| PROVIDED RECORDS |
····················
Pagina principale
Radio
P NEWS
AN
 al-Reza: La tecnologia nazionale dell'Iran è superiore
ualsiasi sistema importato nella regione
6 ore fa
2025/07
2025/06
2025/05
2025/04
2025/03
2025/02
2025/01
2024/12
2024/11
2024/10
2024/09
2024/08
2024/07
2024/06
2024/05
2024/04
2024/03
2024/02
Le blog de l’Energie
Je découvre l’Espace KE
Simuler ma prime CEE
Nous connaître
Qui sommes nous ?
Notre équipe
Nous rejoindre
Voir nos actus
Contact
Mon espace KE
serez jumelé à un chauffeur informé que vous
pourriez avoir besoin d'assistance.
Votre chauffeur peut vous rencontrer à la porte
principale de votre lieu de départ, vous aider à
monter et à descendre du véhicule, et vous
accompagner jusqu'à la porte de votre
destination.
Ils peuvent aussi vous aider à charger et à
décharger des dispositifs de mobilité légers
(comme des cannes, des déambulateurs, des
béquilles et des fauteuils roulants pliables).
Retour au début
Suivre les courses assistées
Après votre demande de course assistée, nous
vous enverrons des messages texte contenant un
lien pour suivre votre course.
····················
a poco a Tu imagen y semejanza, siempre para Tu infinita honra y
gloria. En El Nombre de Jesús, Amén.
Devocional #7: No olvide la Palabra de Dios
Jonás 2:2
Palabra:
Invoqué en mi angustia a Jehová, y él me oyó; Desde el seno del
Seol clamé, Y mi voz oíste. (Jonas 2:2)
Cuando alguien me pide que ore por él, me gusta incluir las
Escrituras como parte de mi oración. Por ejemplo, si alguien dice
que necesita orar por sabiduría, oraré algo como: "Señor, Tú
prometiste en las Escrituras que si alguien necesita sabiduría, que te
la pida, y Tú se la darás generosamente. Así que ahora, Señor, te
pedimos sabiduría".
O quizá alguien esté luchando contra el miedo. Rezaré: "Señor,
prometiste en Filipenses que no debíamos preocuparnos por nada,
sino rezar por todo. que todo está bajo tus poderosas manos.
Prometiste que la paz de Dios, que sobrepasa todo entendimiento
····················
| WHAT IS BEING ASKED |
Using the data above, reproduce exactly the lines from the line that contains "O quizá alguien" through the line that contains "Prometiste que la", including both.

| RESPONSE |
O quizá alguien esté luchando contra el miedo. Rezaré: "Señor,
prometiste en Filipenses que no debíamos preocuparnos por nada,
sino rezar por todo. que todo está bajo tus poderosas manos.
Prometiste que la paz de Dios, que sobrepasa todo entendimiento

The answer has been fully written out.